US president Joe Biden's administration is expanding an existing prohibition for US investments in Chinese companies, in the latest US action aimed at decoupling the world's two largest economies.
An executive order Biden signed today listed 59 Chinese companies that it said "undermine the security or democratic values of the US and our allies." US investors will have until 2 August to stop trading in securities issued by the companies and until 3 June 2022 to divest from them.
The list, which includes China's state-owned CNOOC and state-controlled refiner Norinco, adds to entities blacklisted under executive orders issued by former president Donald Trump in his final months in office. But the Biden White House is taking a different approach, directly naming the companies to be banned from the US financial and equity markets rather than relying on a 1998 law that cuts off access to the US financial system for entities Washington contends are tied to the Chinese military.
CNOOC and Norinco were already made off limits to US investors, but under the previous executive order and Treasury Department guidance, US investors had until 11 November to divest from the companies. A prohibition for US companies to trade CNOOC securities went into effect in March.

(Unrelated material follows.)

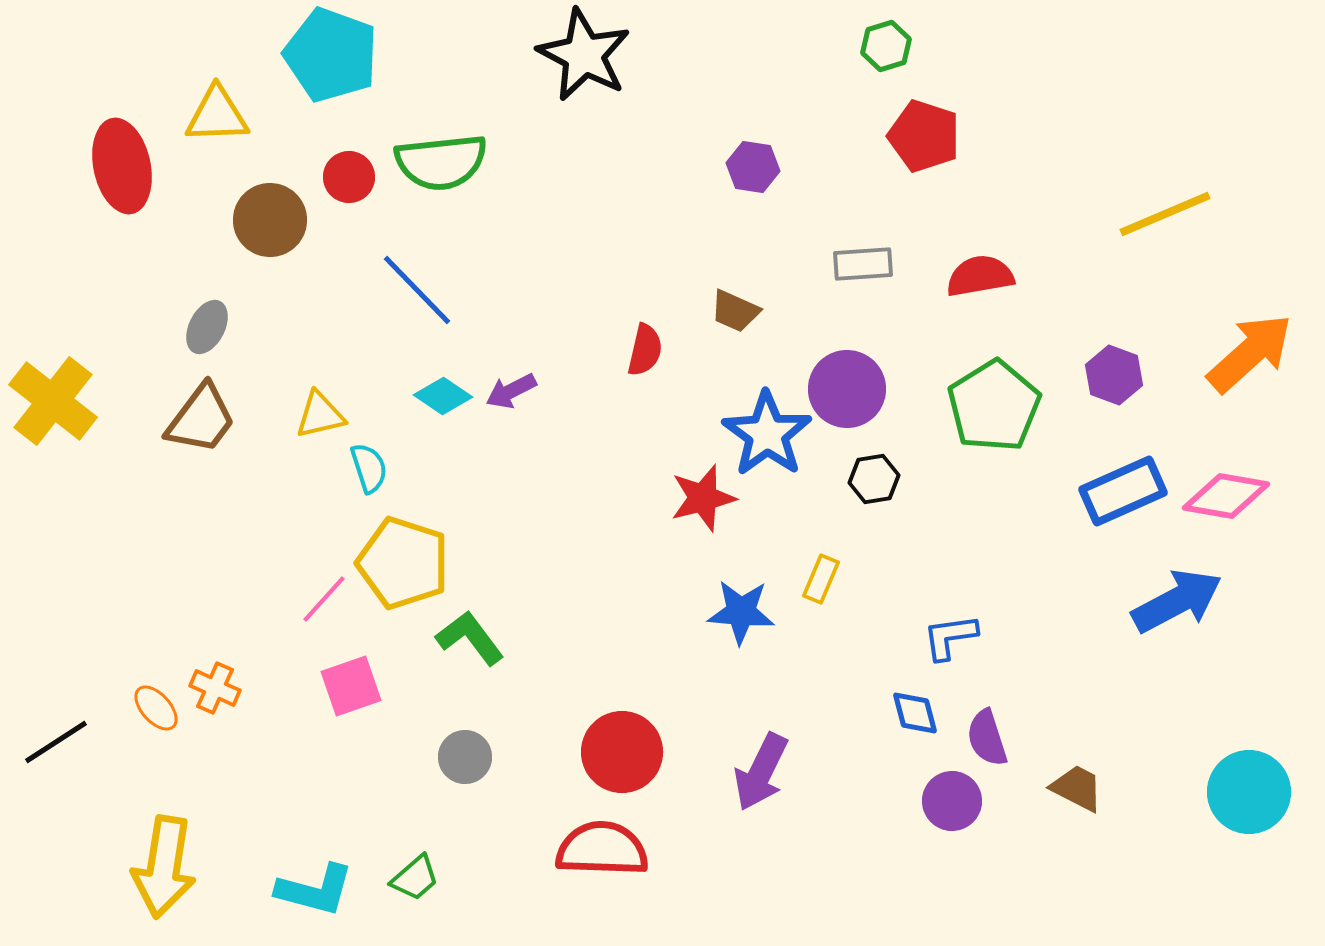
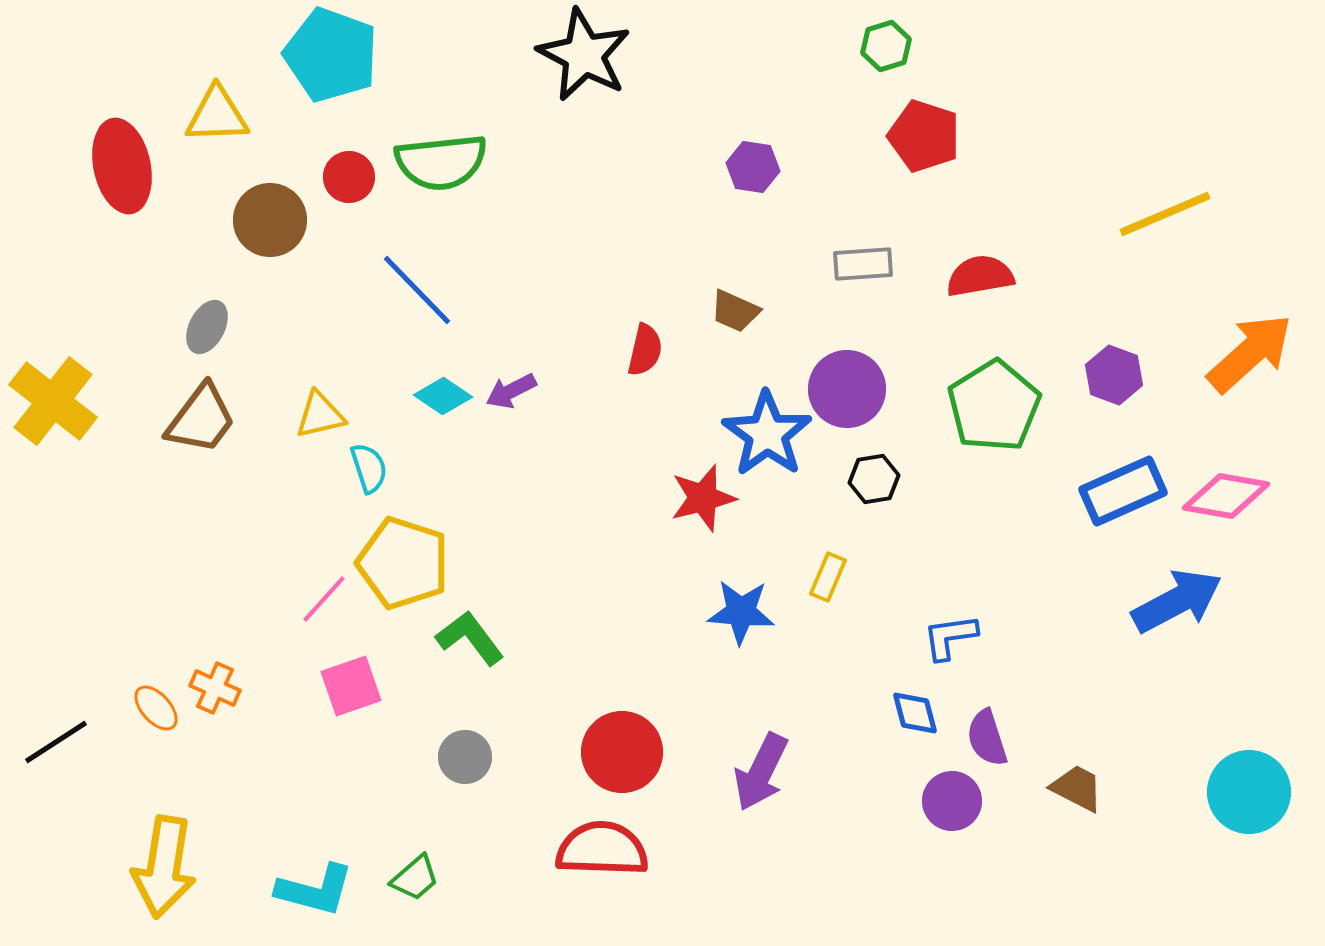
yellow rectangle at (821, 579): moved 7 px right, 2 px up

CNOOC has one of the largest overseas portfolios of any Chinese energy firm, notably through its 2013 acquisition of Canada's Nexen that gave it operational control of the Buzzard field in the North Sea. Its US assets, operated by its CNOOC International arm, include acreage in the Eagle Ford and Niobrara shale basins, as well as stakes in the Appomattox platform and Stampede fields in the Gulf of Mexico.
No other Chinese energy company is included on the list of 59 entities blacklisted in Biden's executive order today, which includes flagship Chinese technology firm Huawei and a broad array of technology, construction, transportation and manufacturing enterprises.

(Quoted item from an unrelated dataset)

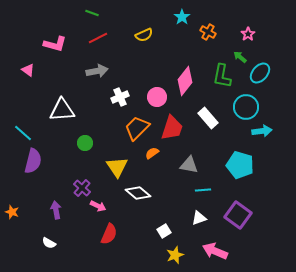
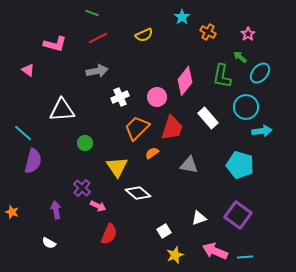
cyan line at (203, 190): moved 42 px right, 67 px down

The Pentagon's separate list of 35 "Chinese military companies" included two other energy firms, state-controlled refiners Sinochem and ChemChina. The Treasury guidance issued today clarified that it would only apply the investment ban against companies directly listed in Biden's executive order, meaning that Sinochem and ChemChina would not be subject to the prohibition. But the two companies have limited US exposure in any case.
The reworked executive order comes after two Chinese technology companies included in the Pentagon's list have successfully challenged their designations through US courts, which backed their argument that the US government has provided little to no evidence to prove their affiliation with the Chinese military.
The tactic chosen by today's executive order appears to prevent further legal challenges to the designations.
US relations with China remain as tense under Biden as they were under Trump. The two countries recently resumed discussions on trade issues, but Biden's administration has signaled that it plans to maintain punitive tariffs against the majority of imports from China.